Collected data
+ + + + + + +
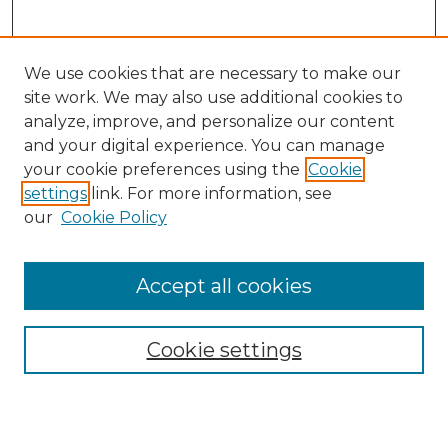
We use cookies that are necessary to make our
site work. We may also use additional cookies to
analyze, improve, and personalize our content
and your digital experience. You can manage
Search GS Commons
your cookie preferences using the
Cookie
settings
link. For more information, see
Enter search terms:
our
Cookie Policy
Accept all cookies
Select context to search:
Cookie settings
Advanced Search
Notify me via email or
RSS
Browse GS Commons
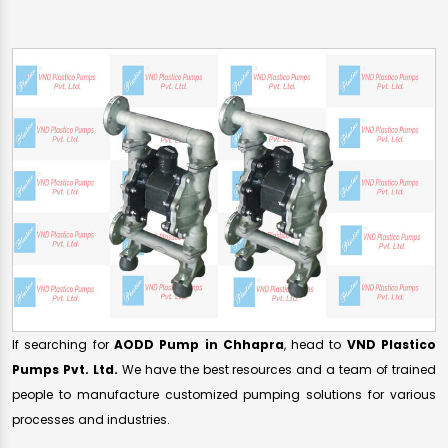
If searching for
AODD Pump in Chhapra
, head to
VND Plastico
Pumps Pvt. Ltd.
We have the best resources and a team of trained
people to manufacture customized pumping solutions for various
processes and industries.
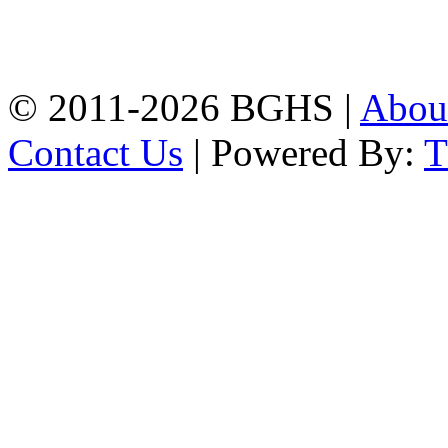
High School, Chittagong.
Chittagong, 4100.
Phone: 031-617159,
Mobile:01817703345.
© 2011-2026 BGHS |
Abou
Contact Us
| Powered By:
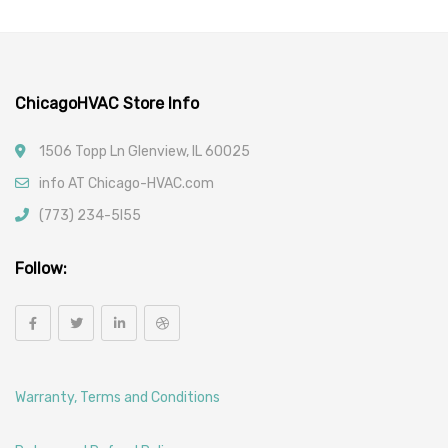
Car Filters
ChicagoHVAC Store Info
1506 Topp Ln Glenview, IL 60025
info AT Chicago-HVAC.com
(773) 234-5l55
Follow:
Warranty, Terms and Conditions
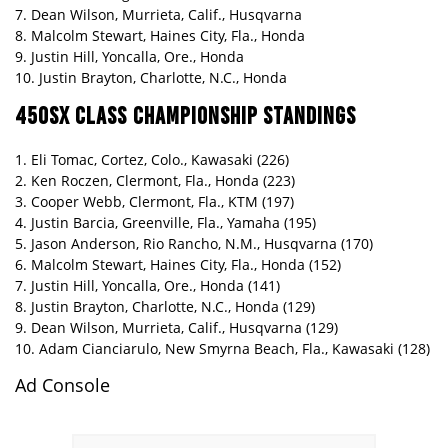
7. Dean Wilson, Murrieta, Calif., Husqvarna
8. Malcolm Stewart, Haines City, Fla., Honda
9. Justin Hill, Yoncalla, Ore., Honda
10. Justin Brayton, Charlotte, N.C., Honda
450SX CLASS CHAMPIONSHIP STANDINGS
1. Eli Tomac, Cortez, Colo., Kawasaki (226)
2. Ken Roczen, Clermont, Fla., Honda (223)
3. Cooper Webb, Clermont, Fla., KTM (197)
4. Justin Barcia, Greenville, Fla., Yamaha (195)
5. Jason Anderson, Rio Rancho, N.M., Husqvarna (170)
6. Malcolm Stewart, Haines City, Fla., Honda (152)
7. Justin Hill, Yoncalla, Ore., Honda (141)
8. Justin Brayton, Charlotte, N.C., Honda (129)
9. Dean Wilson, Murrieta, Calif., Husqvarna (129)
10. Adam Cianciarulo, New Smyrna Beach, Fla., Kawasaki (128)
Ad Console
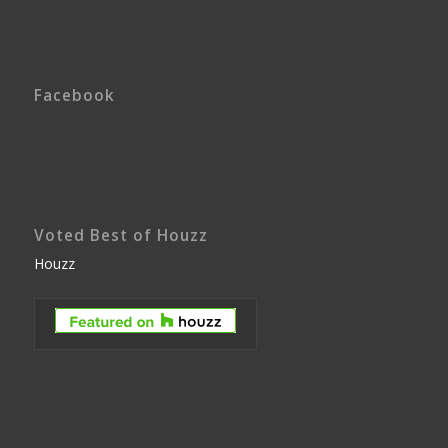
Facebook
Voted Best of Houzz
Houzz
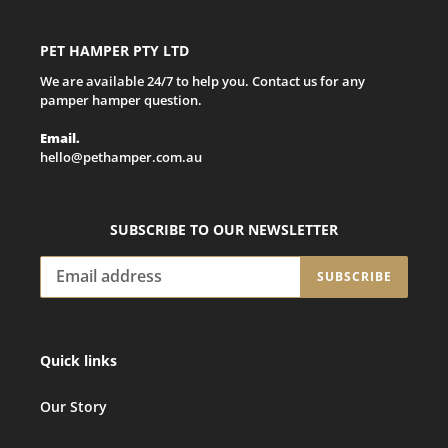
PET HAMPER PTY LTD
We are available 24/7 to help you. Contact us for any
pamper hamper question.
Email.
hello@pethamper.com.au
SUBSCRIBE TO OUR NEWSLETTER
SUBSCRIBE
Quick links
Our Story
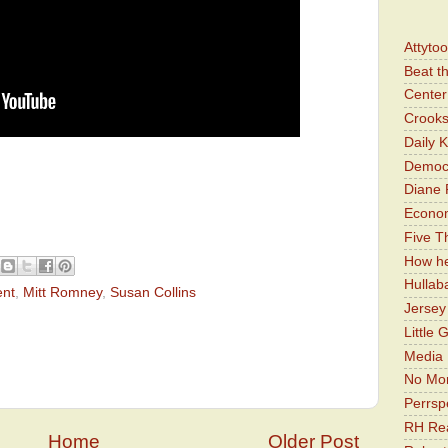
Attyto
Beat t
Center 
Crooks
Daily 
Democr
Diane 
Economi
Five Th
How he
Hullab
ent
,
Mitt Romney
,
Susan Collins
Jerse
Little 
Media 
No Mor
Perrsp
RH Rea
Home
Older Post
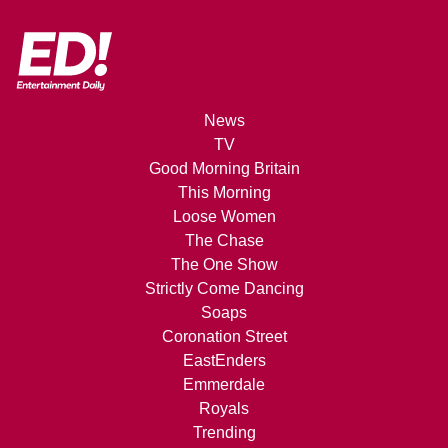
News
TV
Good Morning Britain
This Morning
Loose Women
The Chase
The One Show
Strictly Come Dancing
Soaps
Coronation Street
EastEnders
Emmerdale
Royals
Trending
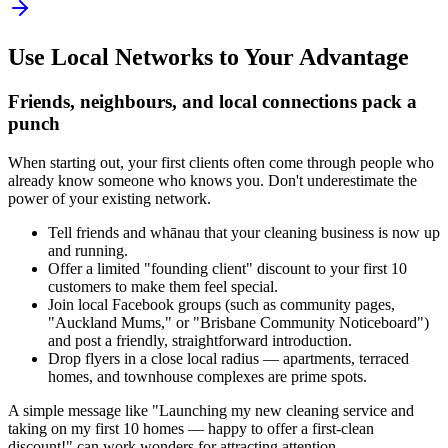
Use Local Networks to Your Advantage
Friends, neighbours, and local connections pack a
punch
When starting out, your first clients often come through people who
already know someone who knows you. Don't underestimate the
power of your existing network.
Tell friends and whānau that your cleaning business is now up
and running.
Offer a limited "founding client" discount to your first 10
customers to make them feel special.
Join local Facebook groups (such as community pages,
"Auckland Mums," or "Brisbane Community Noticeboard")
and post a friendly, straightforward introduction.
Drop flyers in a close local radius — apartments, terraced
homes, and townhouse complexes are prime spots.
A simple message like "Launching my new cleaning service and
taking on my first 10 homes — happy to offer a first-clean
discount!" can work wonders for attracting attention.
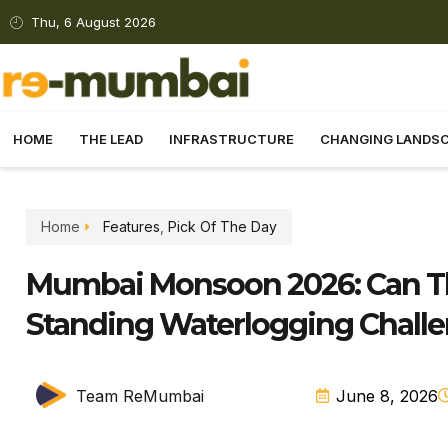
Thu, 6 August 2026
HOME
THE LEAD
INFRASTRUCTURE
CHANGING LANDS
Home
Features
,
Pick Of The Day
Mumbai Monsoon 2026: Can Th
Standing Waterlogging Chall
Team ReMumbai
June 8, 2026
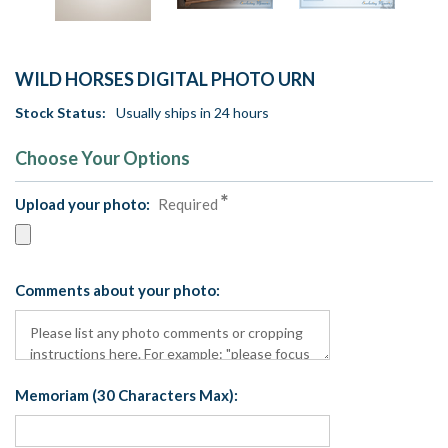
WILD HORSES DIGITAL PHOTO URN
Stock Status:
Usually ships in 24 hours
Choose Your Options
Upload your photo:
Required
Comments about your photo:
Memoriam (30 Characters Max):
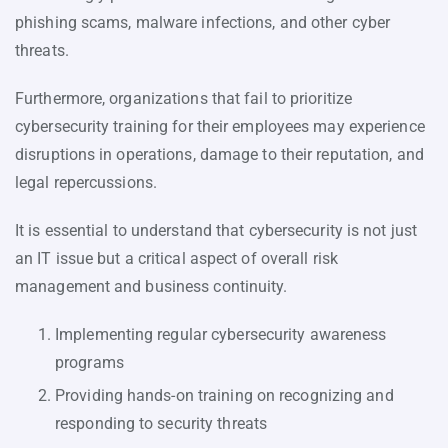
phishing scams, malware infections, and other cyber
threats.
Furthermore, organizations that fail to prioritize
cybersecurity training for their employees may experience
disruptions in operations, damage to their reputation, and
legal repercussions.
It is essential to understand that cybersecurity is not just
an IT issue but a critical aspect of overall risk
management and business continuity.
Implementing regular cybersecurity awareness
programs
Providing hands-on training on recognizing and
responding to security threats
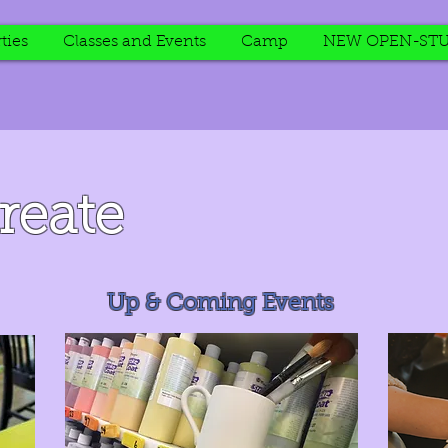
ties
Classes and Events
Camp
NEW OPEN-STU
reate
Up & Coming Events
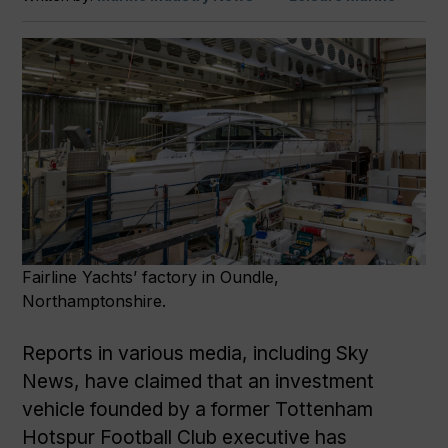
Fairline Yachts’ factory in Oundle,
Northamptonshire.
Reports in various media, including Sky
News, have claimed that an investment
vehicle founded by a former Tottenham
Hotspur Football Club executive has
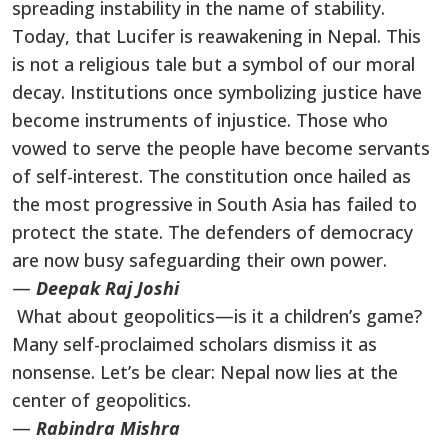
spreading instability in the name of stability.
Today, that Lucifer is reawakening in Nepal. This
is not a religious tale but a symbol of our moral
decay. Institutions once symbolizing justice have
become instruments of injustice. Those who
vowed to serve the people have become servants
of self-interest. The constitution once hailed as
the most progressive in South Asia has failed to
protect the state. The defenders of democracy
are now busy safeguarding their own power.
—
Deepak Raj Joshi
What about geopolitics—is it a children’s game?
Many self-proclaimed scholars dismiss it as
nonsense. Let’s be clear: Nepal now lies at the
center of geopolitics.
—
Rabindra Mishra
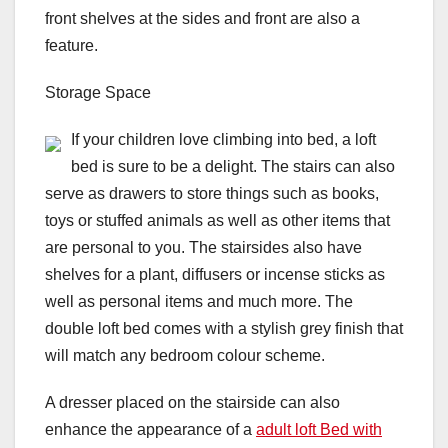
front shelves at the sides and front are also a
feature.
Storage Space
If your children love climbing into bed, a loft
bed is sure to be a delight. The stairs can also
serve as drawers to store things such as books,
toys or stuffed animals as well as other items that
are personal to you. The stairsides also have
shelves for a plant, diffusers or incense sticks as
well as personal items and much more. The
double loft bed comes with a stylish grey finish that
will match any bedroom colour scheme.
A dresser placed on the stairside can also
enhance the appearance of a
adult loft Bed with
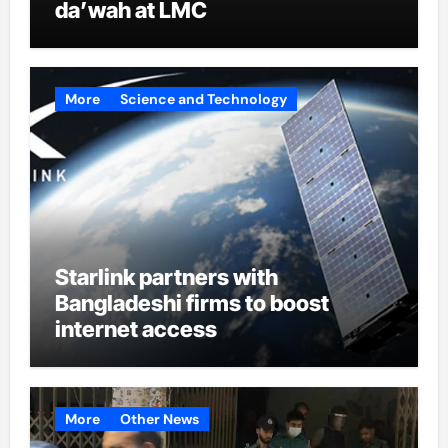
da’wah at LMC
More
Science and Technology
Starlink partners with
Bangladeshi firms to boost
internet access
More
Other News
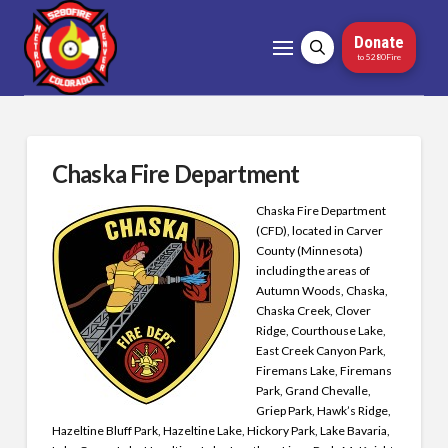
Donate
to 5280Fire
Chaska Fire Department
Chaska Fire Department
(CFD), located in Carver
County (Minnesota)
including the areas of
Autumn Woods, Chaska,
Chaska Creek, Clover
Ridge, Courthouse Lake,
East Creek Canyon Park,
Firemans Lake, Firemans
Park, Grand Chevalle,
Griep Park, Hawk’s Ridge,
Hazeltine Bluff Park, Hazeltine Lake, Hickory Park, Lake Bavaria,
+ + + + + + +
# [REQUIREMENT]
The response must repeat exactly the lines above from the one with "Select context to" through the one with "Chittagong, 4100.", including both, and must contain no pictures and no other text.

# [RESULT]
Select context to search:
Cookie settings
Advanced Search
Notify me via email or
RSS
Browse GS Commons
If searching for
AODD Pump in Chhapra
, head to
VND Plastico
Pumps Pvt. Ltd.
We have the best resources and a team of trained
people to manufacture customized pumping solutions for various
processes and industries.
High School, Chittagong.
Chittagong, 4100.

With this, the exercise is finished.